### DATA SHOWN
# # # # # # #

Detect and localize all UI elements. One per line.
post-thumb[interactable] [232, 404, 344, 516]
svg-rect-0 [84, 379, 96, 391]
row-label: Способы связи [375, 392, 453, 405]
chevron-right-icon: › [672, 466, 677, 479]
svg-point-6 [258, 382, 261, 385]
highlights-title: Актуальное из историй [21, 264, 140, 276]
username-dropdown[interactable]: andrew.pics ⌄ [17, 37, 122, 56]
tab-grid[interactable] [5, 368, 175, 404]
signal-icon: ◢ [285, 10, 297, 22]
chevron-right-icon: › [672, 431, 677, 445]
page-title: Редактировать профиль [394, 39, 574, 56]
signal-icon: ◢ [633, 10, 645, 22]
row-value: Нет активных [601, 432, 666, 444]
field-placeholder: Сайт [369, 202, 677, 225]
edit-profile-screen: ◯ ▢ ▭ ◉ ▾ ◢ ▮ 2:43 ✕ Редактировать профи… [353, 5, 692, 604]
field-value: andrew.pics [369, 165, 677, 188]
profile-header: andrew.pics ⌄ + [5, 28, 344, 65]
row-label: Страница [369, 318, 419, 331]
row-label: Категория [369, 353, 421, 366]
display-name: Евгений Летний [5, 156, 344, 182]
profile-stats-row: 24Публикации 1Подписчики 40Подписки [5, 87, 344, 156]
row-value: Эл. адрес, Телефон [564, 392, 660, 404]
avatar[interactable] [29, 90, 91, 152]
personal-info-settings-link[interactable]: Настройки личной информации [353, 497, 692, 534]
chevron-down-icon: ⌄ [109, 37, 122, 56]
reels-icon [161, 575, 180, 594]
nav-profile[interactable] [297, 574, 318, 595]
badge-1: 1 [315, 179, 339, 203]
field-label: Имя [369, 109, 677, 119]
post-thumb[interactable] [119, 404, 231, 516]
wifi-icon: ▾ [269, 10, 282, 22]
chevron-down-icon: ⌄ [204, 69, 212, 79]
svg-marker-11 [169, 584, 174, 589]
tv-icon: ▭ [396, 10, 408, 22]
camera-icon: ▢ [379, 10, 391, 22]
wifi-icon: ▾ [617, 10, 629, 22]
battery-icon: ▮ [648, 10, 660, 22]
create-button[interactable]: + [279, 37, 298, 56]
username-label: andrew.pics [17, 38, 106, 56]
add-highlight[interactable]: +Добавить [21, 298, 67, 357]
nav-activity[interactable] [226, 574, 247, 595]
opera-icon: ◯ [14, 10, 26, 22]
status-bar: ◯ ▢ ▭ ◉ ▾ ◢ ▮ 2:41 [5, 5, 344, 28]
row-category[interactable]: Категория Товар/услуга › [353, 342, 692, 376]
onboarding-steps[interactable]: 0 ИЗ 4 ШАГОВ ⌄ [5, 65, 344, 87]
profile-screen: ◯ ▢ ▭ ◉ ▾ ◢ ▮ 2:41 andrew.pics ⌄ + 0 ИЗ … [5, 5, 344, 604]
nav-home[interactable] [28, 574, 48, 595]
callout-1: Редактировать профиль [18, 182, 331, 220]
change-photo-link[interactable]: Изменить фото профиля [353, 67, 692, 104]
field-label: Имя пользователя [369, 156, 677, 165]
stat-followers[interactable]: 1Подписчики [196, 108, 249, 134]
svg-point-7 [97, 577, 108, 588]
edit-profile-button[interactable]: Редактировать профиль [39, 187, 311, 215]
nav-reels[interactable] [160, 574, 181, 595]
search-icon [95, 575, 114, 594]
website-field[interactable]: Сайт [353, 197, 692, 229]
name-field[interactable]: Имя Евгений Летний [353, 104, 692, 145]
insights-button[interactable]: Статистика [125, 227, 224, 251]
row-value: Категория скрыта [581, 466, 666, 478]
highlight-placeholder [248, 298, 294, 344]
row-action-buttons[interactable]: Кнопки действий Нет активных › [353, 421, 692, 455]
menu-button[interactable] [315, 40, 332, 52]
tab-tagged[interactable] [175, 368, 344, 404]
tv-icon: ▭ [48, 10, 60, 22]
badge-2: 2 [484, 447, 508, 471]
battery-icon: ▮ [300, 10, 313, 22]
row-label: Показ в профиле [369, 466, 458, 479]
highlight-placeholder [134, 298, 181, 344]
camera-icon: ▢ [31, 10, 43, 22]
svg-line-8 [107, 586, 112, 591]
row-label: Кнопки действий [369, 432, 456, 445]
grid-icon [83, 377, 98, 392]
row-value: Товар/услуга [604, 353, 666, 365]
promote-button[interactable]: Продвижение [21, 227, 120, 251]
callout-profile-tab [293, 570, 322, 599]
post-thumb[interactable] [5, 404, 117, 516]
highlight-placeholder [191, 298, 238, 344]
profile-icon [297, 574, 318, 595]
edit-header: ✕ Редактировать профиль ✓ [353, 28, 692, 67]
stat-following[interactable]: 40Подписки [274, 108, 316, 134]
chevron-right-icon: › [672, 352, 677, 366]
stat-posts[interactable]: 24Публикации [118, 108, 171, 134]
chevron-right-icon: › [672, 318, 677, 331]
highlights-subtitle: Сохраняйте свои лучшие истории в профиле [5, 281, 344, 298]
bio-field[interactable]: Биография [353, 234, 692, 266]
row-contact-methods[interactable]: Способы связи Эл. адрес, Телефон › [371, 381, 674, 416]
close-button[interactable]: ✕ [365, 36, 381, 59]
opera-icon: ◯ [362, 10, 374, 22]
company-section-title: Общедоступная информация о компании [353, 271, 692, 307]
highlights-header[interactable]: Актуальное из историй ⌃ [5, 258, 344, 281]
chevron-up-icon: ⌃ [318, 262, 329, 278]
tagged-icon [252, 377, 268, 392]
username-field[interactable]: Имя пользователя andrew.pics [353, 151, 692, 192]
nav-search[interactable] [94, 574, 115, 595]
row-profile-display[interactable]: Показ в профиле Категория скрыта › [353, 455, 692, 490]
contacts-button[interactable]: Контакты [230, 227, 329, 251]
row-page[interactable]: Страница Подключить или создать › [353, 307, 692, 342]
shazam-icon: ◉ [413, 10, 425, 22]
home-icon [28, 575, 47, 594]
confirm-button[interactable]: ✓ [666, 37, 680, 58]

# # # # # # #

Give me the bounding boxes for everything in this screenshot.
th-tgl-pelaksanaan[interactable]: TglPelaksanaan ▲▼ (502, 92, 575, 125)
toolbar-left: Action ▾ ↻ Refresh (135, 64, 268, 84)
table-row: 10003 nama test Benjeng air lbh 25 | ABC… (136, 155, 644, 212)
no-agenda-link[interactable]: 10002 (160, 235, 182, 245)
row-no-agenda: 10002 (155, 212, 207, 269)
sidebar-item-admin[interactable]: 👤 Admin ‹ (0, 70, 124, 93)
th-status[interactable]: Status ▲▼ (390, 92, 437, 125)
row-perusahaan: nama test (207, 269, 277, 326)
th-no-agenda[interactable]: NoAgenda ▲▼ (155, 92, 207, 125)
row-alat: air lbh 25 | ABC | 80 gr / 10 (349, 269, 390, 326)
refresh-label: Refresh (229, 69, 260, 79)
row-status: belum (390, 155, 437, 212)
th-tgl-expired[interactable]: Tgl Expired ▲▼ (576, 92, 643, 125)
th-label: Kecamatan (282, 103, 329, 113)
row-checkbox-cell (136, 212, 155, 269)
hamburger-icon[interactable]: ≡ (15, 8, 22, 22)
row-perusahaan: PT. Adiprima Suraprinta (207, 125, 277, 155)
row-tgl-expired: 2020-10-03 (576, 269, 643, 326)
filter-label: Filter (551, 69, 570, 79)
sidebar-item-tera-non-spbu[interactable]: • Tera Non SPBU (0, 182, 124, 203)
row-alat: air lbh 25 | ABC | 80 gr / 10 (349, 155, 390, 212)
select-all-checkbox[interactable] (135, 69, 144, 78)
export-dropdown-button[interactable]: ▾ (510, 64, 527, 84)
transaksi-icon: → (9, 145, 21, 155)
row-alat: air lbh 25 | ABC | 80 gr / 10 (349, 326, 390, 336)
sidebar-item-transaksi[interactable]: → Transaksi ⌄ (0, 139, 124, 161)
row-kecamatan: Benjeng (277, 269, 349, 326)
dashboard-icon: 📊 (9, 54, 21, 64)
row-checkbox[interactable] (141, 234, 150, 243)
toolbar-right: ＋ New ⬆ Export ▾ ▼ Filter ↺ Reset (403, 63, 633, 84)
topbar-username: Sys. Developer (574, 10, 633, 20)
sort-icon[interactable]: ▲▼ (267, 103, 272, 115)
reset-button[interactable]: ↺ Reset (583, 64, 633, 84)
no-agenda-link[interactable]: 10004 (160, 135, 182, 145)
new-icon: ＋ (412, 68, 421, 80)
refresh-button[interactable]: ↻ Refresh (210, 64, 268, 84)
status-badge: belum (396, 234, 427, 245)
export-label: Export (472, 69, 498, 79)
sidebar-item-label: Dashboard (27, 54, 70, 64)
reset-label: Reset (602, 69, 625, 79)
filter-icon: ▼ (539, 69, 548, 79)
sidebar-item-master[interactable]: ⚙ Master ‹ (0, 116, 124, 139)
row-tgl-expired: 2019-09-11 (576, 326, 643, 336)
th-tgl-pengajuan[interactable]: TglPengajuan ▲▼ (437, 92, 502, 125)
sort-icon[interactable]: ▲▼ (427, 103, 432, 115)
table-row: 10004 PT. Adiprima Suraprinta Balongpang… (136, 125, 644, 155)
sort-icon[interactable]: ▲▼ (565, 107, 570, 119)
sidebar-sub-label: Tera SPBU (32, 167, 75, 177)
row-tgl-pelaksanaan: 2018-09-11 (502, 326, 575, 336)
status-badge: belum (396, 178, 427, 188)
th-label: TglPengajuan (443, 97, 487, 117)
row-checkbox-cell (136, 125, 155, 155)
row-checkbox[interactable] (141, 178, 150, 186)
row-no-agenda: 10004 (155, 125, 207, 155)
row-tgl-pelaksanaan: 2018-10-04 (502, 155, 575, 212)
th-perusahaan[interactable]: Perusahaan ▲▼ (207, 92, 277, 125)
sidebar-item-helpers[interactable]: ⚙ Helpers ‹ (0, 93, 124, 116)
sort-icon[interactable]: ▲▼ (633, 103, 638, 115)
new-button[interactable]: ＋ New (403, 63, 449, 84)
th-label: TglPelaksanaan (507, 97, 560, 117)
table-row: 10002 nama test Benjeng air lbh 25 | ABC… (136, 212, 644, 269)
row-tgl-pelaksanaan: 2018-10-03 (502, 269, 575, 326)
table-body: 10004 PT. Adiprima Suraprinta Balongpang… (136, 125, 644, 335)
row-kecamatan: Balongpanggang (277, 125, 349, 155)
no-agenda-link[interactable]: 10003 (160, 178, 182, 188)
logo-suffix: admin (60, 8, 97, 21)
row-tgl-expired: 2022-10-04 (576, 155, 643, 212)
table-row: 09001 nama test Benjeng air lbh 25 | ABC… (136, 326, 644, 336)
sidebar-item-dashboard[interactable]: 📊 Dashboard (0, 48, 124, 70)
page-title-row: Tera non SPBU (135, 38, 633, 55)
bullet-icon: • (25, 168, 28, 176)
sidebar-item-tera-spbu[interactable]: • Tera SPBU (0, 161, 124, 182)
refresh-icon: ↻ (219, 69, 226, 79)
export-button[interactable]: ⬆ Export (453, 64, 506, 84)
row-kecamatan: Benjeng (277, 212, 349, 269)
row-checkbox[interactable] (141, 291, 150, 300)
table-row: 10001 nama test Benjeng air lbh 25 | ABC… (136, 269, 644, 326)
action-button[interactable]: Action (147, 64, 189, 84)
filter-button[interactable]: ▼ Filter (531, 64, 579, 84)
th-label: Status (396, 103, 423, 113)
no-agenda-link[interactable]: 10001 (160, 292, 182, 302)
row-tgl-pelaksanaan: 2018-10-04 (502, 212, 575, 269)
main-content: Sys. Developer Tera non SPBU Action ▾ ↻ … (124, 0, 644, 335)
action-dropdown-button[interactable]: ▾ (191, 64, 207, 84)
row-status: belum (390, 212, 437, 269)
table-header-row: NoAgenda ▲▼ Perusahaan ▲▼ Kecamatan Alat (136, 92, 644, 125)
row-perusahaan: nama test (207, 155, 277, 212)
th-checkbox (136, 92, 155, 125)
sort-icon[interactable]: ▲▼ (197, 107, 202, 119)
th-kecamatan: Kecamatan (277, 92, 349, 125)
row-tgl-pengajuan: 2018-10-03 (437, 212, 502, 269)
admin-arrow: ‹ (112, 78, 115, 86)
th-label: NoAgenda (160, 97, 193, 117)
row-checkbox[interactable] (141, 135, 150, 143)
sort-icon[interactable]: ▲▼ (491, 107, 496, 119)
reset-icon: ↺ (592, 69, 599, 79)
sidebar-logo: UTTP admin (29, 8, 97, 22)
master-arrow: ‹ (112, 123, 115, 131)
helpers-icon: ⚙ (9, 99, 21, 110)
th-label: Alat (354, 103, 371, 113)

# # # # # # #

Among the records, find the lines that contain "highlights" and copy each of them.

highlights-title: Актуальное из историй [21, 264, 140, 276]
highlights-subtitle: Сохраняйте свои лучшие истории в профиле [5, 281, 344, 298]
highlights-header[interactable]: Актуальное из историй ⌃ [5, 258, 344, 281]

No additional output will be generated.